While most people know what champagne is and how to enjoy one, connoisseurs know there are several different types of champagne, each of them with its own characteristics and taste varieties, and all of them made according to the official Champagne method (or méthode champenoise) and coming from the Champagne region of France.

Champagne is at its core a sparkling wine, one of the most famous wines in the world. But the process of making it is complex and it’s also what gives Champagne its special character.

The traditional method involves the distillation of grapes into still wine, and then getting it through a second distillation process after adding yeast and sugar to the wine, creating carbon dioxide and lees.

Lees, which are yeast leftovers, is then removed from the bottles and replaced with a solution of wine and sugar.

The entire process takes between several months and several years, which is the reason for the high price of Champagne. Also, this cherished beverage is made only in a certain region of Northern France and only from specific types of grapes specific to that region, adding to the uniqueness.

The end result, depending on all those types of grapes, the amount of added sugar, the producers and their subtle differences in the making process, is one of the several possible types of Champagne, detailed below.

Champagne Types By Regional Classification

France’s picturesque Champagne region is home to 324 charming villages, each of them contributing to the region’s exceptional reputation for producing world-class sparkling wines.
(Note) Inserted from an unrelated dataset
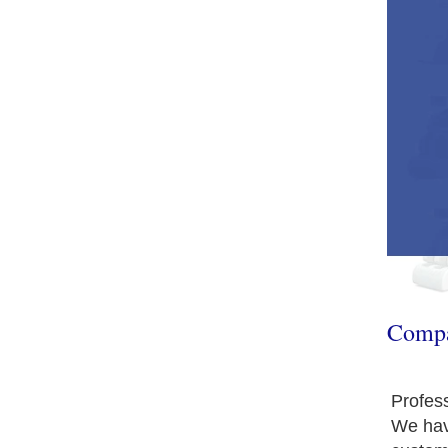
Comp
Profes
We hav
These lovely little villages and their vineyards are classified into three distinguished categories: Grand Cru, Premier Cru, and Autre Cru.

Autre Cru

Nowack Les Arpents Rouges Autre Cru Champagne
Nowack Les Arpents Rouges Autre Cru Champagne / pacengoto.com

Autre Cru means “other crus”, which is Champagne made from another region than the Premier and Grand Cru below. As the name implies, it’s the least cherished region, but that doesn’t mean the Champagne produced from these vineyards isn’t going to be good.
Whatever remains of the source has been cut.